Knox E M, Muamar B, Thompson P J, Lander A, Chapman S, Kilby M D
Department of Fetal Medicine, Division of Reproduction & Child Health and Department of Obstetrics and Gynaecology, Birmingham Women's Hospital, Edgbaston, UK.
Ultrasound Obstet Gynecol. 2005 Nov;26(6):672-5. doi: 10.1002/uog.2601.
Fetal magnetic resonance imaging (fetal MRI) is an important adjunct to antenatal imaging especially when neonatal surgery is contemplated. We report two cases of fetal nuchal tumors, which were diagnosed incidentally on an ultrasound scan and had fetal MRI to aid diagnosis, prognosis, counseling and management planning. In the first case, fetal MRI aided diagnosis and prenatal multidisciplinary management of a cervical teratoma. Tracheal involvement could not be excluded and an ex-utero intrapartum treatment procedure was planned. Postnatal MRI and angiography provided further information prior to surgery. In the second case, fetal MRI assisted thorough counseling following the finding of a cervical lesion thought to be a cervical teratodermoid, a multicystic hygroma or congenital lymphectasia. The parents opted for termination of the pregnancy. Postmortem findings confirmed the extent of involvement of surrounding structures diagnosed prenatally. The mass was found to be a hamartomatous hemangiolymphangioma.

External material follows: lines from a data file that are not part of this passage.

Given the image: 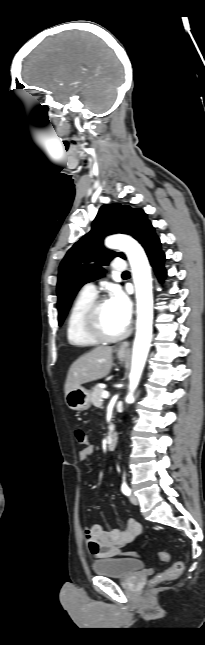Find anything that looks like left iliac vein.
I'll use <instances>...</instances> for the list:
<instances>
[{
  "label": "left iliac vein",
  "mask_w": 205,
  "mask_h": 645,
  "mask_svg": "<svg viewBox=\"0 0 205 645\" xmlns=\"http://www.w3.org/2000/svg\"><path fill=\"white\" fill-rule=\"evenodd\" d=\"M129 499H130V502H131L132 504H134V505H138V504H139V500H138V498H137V496H136V495L131 494V495H130V497H129Z\"/></svg>",
  "instance_id": "1"
}]
</instances>
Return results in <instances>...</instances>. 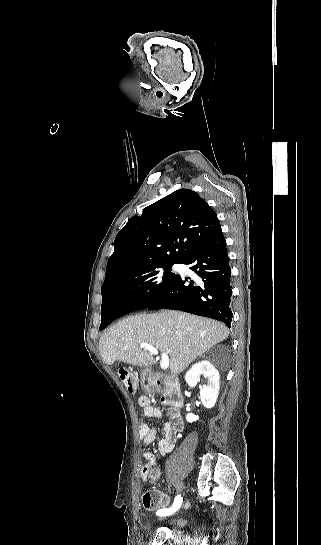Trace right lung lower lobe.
<instances>
[{
    "mask_svg": "<svg viewBox=\"0 0 321 545\" xmlns=\"http://www.w3.org/2000/svg\"><path fill=\"white\" fill-rule=\"evenodd\" d=\"M182 264L190 265L200 279L194 282L177 274L165 291L149 304L131 297L112 296L101 307V318L105 320L101 330L118 317L145 308L181 310L222 321L230 328L233 317L231 268L221 227L198 245Z\"/></svg>",
    "mask_w": 321,
    "mask_h": 545,
    "instance_id": "obj_1",
    "label": "right lung lower lobe"
}]
</instances>
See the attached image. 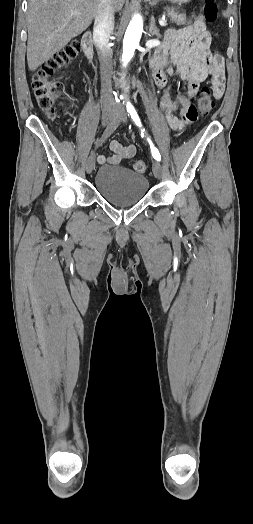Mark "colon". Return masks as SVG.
Instances as JSON below:
<instances>
[{
	"label": "colon",
	"mask_w": 253,
	"mask_h": 524,
	"mask_svg": "<svg viewBox=\"0 0 253 524\" xmlns=\"http://www.w3.org/2000/svg\"><path fill=\"white\" fill-rule=\"evenodd\" d=\"M203 15L208 22H215L218 10L214 0H204ZM80 50V43L73 41L60 50L54 57L46 61L32 77V89L39 107L51 119L56 117L55 103L58 97L57 75L59 70L71 59L75 58ZM211 107V94L204 89L199 97V111L206 113ZM137 172L146 170V163L138 160L134 163Z\"/></svg>",
	"instance_id": "colon-1"
}]
</instances>
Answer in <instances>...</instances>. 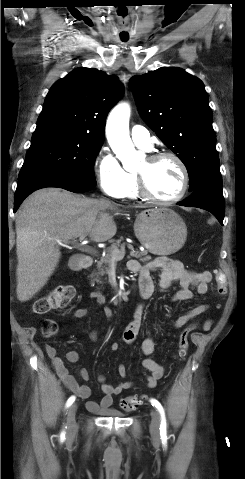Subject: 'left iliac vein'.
<instances>
[{
	"label": "left iliac vein",
	"instance_id": "4c4485c4",
	"mask_svg": "<svg viewBox=\"0 0 245 479\" xmlns=\"http://www.w3.org/2000/svg\"><path fill=\"white\" fill-rule=\"evenodd\" d=\"M160 414L156 409L151 410L150 432L155 438L159 437Z\"/></svg>",
	"mask_w": 245,
	"mask_h": 479
}]
</instances>
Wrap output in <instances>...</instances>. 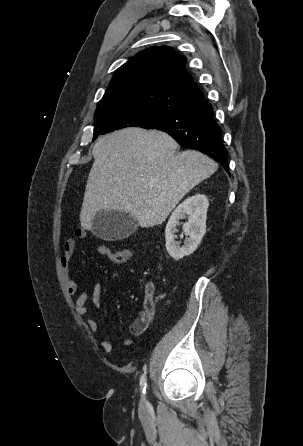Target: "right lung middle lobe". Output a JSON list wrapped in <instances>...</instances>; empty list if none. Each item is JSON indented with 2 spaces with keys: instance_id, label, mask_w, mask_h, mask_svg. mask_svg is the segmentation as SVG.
I'll use <instances>...</instances> for the list:
<instances>
[{
  "instance_id": "right-lung-middle-lobe-1",
  "label": "right lung middle lobe",
  "mask_w": 303,
  "mask_h": 446,
  "mask_svg": "<svg viewBox=\"0 0 303 446\" xmlns=\"http://www.w3.org/2000/svg\"><path fill=\"white\" fill-rule=\"evenodd\" d=\"M180 102H174L172 110L182 106ZM171 110V111H172ZM163 110H157L143 105L111 104L96 109L94 138L117 129L126 127H140L149 120L164 114Z\"/></svg>"
}]
</instances>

胎儿磁共振成像(fetal MRI)是产前成像的重要辅助手段,尤其是在考虑新生儿手术时。我们报告两例胎儿颈部肿瘤病例,这两例在超声扫描时被偶然诊断出来,并进行了胎儿MRI检查以辅助诊断、判断预后、提供咨询和制定管理计划。在第一例中,胎儿MRI辅助诊断并进行了宫颈畸胎瘤的产前多学科管理。不能排除气管受累,因此计划进行产时宫外治疗程序。产后MRI和血管造影在手术前提供了更多信息。在第二例中,胎儿MRI在发现颈部病变被认为是宫颈畸胎瘤样、多囊性水瘤或先天性淋巴管扩张后,辅助进行了全面咨询。父母选择终止妊娠。尸检结果证实了产前诊断的周围结构受累程度。肿块被发现是错构瘤性血管淋巴管瘤。